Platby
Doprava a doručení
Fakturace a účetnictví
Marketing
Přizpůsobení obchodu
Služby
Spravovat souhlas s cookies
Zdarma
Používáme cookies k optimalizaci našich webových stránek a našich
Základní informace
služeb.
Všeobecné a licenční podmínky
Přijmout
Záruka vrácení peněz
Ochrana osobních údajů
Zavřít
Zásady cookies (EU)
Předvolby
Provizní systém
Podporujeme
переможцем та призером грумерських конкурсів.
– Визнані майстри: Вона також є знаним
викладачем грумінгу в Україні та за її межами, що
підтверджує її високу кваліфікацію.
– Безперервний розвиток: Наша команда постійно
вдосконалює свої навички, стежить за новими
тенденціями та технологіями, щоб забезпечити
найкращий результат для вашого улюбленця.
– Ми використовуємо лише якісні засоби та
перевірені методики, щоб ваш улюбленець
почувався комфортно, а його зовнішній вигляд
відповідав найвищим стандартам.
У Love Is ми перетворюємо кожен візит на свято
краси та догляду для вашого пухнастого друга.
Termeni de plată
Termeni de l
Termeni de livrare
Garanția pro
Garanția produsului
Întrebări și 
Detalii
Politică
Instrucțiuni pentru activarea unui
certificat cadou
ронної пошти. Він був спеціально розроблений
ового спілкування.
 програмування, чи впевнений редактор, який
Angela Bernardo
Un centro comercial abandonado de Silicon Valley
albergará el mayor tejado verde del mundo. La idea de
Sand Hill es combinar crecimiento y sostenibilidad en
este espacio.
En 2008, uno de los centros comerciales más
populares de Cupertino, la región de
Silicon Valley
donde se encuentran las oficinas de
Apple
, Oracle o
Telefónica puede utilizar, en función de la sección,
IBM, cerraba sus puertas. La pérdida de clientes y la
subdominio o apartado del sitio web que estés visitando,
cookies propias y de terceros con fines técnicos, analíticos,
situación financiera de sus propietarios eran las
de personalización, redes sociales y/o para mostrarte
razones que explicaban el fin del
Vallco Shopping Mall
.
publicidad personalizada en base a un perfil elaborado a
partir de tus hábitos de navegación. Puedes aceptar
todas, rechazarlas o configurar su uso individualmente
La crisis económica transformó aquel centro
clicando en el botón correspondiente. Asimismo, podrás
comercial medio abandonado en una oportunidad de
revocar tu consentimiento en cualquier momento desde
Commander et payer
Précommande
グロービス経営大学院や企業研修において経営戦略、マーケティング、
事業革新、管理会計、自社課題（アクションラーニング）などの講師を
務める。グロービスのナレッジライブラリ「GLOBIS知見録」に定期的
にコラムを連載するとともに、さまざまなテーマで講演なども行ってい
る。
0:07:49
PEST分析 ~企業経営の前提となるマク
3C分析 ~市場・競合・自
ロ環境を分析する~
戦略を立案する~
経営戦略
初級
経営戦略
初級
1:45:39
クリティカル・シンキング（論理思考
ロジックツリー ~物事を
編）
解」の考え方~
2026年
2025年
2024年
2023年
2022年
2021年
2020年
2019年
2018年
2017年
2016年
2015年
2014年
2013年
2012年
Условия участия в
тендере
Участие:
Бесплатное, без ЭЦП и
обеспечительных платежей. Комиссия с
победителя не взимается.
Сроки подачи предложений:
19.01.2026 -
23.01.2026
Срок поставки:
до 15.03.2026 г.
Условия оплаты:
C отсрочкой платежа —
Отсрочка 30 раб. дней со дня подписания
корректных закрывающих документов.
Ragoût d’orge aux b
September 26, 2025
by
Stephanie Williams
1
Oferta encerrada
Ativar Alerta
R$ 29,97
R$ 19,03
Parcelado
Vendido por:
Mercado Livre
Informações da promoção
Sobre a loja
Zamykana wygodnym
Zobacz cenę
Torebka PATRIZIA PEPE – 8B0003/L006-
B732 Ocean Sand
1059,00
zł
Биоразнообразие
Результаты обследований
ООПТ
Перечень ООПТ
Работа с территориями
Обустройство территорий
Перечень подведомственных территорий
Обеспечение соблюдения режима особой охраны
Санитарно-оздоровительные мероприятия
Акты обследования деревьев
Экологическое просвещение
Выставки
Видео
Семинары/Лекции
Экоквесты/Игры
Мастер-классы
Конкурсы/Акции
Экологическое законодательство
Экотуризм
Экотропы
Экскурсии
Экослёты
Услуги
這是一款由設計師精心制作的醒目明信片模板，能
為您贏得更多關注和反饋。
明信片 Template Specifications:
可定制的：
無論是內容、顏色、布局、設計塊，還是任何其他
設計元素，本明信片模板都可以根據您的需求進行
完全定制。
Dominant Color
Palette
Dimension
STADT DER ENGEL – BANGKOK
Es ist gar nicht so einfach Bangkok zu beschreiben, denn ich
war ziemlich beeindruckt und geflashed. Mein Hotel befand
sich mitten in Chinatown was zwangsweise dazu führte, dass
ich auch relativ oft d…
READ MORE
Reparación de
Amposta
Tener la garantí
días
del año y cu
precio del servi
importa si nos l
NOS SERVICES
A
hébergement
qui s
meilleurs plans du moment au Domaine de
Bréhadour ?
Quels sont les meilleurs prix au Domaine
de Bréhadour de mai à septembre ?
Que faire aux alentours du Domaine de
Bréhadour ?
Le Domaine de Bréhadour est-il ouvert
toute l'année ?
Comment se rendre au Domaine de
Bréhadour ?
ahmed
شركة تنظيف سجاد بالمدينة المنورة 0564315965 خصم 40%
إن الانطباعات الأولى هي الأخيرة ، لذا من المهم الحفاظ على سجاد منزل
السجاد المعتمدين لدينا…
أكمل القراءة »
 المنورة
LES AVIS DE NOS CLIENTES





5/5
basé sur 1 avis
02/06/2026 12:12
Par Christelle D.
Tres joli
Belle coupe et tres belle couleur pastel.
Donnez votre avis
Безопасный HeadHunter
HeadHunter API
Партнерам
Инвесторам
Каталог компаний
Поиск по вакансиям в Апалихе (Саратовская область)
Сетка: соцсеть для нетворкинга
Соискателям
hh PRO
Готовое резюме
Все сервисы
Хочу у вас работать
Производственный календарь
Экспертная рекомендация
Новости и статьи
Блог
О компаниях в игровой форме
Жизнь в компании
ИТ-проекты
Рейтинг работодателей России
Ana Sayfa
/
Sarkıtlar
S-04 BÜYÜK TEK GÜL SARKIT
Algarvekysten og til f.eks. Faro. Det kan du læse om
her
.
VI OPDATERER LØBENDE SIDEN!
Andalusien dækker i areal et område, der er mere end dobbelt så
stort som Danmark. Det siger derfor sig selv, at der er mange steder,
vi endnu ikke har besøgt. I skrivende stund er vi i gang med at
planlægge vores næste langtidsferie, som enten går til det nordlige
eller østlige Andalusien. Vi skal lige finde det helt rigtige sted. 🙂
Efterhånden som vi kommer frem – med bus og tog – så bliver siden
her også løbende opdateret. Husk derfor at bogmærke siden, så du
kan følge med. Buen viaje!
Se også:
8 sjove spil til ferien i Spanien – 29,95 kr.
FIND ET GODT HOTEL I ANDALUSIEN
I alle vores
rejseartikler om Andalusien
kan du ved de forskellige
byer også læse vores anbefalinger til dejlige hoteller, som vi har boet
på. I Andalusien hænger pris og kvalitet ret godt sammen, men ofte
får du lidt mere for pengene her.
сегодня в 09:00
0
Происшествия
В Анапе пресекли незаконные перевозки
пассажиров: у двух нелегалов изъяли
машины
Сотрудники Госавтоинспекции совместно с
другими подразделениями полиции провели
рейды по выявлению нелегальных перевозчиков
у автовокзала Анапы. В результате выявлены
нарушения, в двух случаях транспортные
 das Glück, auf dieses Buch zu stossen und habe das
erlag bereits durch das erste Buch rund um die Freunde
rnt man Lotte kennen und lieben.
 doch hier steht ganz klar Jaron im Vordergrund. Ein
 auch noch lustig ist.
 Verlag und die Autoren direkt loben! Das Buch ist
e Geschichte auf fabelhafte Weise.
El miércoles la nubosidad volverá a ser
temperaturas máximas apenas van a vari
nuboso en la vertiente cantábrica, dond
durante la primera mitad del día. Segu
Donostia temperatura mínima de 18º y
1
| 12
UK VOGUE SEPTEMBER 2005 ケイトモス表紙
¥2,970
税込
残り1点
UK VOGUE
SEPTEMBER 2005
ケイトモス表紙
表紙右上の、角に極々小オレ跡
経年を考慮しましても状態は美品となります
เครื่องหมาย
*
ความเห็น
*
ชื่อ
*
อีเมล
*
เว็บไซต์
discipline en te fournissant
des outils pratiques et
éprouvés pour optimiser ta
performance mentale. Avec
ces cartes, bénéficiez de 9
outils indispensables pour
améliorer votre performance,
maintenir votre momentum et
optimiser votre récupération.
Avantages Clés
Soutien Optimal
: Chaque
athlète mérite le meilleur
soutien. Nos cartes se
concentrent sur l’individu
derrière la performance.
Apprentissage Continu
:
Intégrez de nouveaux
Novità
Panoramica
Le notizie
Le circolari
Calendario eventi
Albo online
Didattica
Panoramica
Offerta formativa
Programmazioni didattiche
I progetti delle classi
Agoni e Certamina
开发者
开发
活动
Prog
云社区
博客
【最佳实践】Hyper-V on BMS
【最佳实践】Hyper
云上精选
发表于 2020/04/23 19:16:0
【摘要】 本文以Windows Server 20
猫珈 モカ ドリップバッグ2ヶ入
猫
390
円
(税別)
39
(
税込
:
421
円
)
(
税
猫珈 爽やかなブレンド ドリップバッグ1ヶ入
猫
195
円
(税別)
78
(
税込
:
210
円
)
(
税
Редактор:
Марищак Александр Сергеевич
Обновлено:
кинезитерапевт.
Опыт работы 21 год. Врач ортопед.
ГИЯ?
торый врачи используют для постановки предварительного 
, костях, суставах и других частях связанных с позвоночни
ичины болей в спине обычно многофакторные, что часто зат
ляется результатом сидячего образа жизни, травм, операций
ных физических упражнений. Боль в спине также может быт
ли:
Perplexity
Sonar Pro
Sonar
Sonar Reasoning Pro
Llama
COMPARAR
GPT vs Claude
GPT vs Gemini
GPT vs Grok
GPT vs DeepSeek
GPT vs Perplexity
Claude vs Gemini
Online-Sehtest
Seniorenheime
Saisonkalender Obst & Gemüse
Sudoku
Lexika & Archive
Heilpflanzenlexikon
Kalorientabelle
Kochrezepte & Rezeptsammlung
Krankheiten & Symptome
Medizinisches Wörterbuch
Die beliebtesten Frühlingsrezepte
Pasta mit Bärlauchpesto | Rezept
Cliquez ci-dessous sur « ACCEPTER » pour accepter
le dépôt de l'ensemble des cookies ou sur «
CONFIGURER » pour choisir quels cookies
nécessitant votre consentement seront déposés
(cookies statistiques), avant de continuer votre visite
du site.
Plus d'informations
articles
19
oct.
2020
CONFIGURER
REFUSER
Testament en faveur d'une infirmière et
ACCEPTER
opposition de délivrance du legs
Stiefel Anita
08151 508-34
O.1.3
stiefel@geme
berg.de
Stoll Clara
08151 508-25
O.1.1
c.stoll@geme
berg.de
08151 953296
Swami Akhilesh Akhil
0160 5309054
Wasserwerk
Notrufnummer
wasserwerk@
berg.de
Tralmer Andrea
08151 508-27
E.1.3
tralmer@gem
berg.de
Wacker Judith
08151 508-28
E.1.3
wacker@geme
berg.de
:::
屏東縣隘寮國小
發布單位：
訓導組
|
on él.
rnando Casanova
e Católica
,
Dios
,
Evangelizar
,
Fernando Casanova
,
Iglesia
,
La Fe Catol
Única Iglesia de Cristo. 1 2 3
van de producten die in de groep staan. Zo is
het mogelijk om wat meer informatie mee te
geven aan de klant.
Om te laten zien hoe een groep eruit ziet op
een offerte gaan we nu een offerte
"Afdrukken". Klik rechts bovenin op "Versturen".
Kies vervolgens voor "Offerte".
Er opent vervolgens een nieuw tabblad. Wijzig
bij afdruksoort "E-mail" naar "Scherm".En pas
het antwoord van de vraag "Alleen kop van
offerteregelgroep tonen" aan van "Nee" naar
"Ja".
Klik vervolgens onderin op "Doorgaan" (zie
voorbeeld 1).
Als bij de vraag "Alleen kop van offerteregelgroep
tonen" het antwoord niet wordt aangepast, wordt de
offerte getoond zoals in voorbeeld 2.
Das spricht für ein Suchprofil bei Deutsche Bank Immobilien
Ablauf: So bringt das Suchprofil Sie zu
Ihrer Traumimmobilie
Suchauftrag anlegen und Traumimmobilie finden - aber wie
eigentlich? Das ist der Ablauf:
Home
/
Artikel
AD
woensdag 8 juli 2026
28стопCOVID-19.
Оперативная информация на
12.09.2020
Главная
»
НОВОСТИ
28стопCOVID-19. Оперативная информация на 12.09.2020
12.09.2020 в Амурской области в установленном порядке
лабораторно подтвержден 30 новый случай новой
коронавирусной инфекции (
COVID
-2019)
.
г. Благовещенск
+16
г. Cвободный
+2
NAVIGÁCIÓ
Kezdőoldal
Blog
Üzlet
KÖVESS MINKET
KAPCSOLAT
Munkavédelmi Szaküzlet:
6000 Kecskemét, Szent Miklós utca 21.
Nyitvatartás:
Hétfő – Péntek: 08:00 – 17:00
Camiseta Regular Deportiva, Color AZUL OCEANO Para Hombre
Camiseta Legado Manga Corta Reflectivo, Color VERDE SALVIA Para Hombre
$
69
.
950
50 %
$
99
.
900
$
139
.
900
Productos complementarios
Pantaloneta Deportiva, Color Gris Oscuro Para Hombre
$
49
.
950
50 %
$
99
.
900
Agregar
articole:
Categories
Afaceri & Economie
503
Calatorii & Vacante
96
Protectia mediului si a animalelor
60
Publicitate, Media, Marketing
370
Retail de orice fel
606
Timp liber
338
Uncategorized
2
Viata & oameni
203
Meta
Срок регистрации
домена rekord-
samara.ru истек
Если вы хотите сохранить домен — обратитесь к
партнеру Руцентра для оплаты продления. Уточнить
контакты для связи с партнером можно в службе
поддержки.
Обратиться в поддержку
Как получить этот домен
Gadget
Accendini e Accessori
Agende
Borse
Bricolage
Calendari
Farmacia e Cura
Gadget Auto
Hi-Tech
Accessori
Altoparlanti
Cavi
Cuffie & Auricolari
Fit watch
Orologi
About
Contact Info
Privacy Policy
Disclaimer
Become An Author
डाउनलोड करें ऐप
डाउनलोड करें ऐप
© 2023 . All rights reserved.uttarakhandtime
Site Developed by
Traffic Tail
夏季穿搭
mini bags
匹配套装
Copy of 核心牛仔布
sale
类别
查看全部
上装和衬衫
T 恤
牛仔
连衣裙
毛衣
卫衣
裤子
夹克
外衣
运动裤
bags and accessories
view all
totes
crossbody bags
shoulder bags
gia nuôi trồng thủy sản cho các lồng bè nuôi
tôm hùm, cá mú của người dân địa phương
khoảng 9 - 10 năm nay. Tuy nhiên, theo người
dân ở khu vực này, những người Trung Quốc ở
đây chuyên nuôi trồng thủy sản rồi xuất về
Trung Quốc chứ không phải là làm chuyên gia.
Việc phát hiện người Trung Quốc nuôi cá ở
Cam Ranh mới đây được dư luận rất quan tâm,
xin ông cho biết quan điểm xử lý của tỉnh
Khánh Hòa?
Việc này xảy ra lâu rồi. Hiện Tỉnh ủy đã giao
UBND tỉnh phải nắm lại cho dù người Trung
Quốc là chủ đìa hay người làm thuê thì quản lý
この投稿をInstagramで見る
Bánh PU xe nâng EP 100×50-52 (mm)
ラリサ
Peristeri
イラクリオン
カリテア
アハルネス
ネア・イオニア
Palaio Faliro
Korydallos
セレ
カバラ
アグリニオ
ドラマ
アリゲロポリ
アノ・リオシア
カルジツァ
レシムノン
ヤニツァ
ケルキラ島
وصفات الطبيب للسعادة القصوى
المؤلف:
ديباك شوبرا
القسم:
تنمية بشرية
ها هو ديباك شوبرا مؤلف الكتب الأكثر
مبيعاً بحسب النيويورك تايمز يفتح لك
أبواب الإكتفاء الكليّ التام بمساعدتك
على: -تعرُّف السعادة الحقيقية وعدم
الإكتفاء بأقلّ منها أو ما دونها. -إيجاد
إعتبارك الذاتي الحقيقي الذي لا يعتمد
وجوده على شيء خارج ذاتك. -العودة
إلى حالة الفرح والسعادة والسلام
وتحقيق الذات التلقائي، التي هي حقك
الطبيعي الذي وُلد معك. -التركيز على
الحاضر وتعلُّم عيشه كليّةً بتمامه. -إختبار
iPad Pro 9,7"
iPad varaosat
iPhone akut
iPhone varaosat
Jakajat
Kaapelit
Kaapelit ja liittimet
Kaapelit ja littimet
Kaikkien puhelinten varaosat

□ □ □ □ □

Copy each line of the records containing the string "trồng".

**Exercise solution:**
gia nuôi trồng thủy sản cho các lồng bè nuôi
đây chuyên nuôi trồng thủy sản rồi xuất về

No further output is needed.